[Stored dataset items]

────────

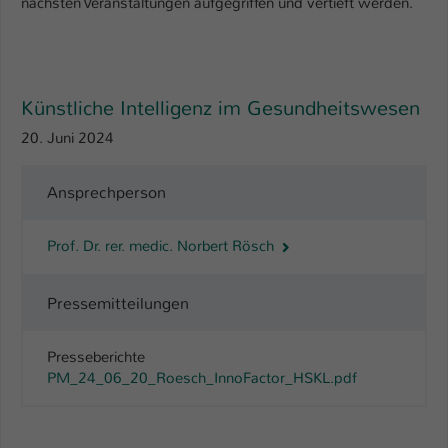
nächsten Veranstaltungen aufgegriffen und vertieft werden.
Name
be_typo_user
Anbieter
TYPO3
Künstliche Intelligenz im Gesundheitswesen
Laufzeit
1 Tag
20. Juni 2024
Dieser Cookie teilt der Webseite mit, ob
ein Besucher im Typo3-Backend
Ansprechperson
Zweck
angemeldet ist und Rechte besitzt diese
zu verwalten.
Prof. Dr. rer. medic. Norbert Rösch
Pressemitteilungen
Presseberichte
PM_24_06_20_Roesch_InnoFactor_HSKL.pdf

────────

EXERCISE: Answer with the exact lines running from the one that contains "zu verwalten." through the last line of the data. Include no other line.

YOUR SOLUTION:
zu verwalten.
Prof. Dr. rer. medic. Norbert Rösch
Pressemitteilungen
Presseberichte
PM_24_06_20_Roesch_InnoFactor_HSKL.pdf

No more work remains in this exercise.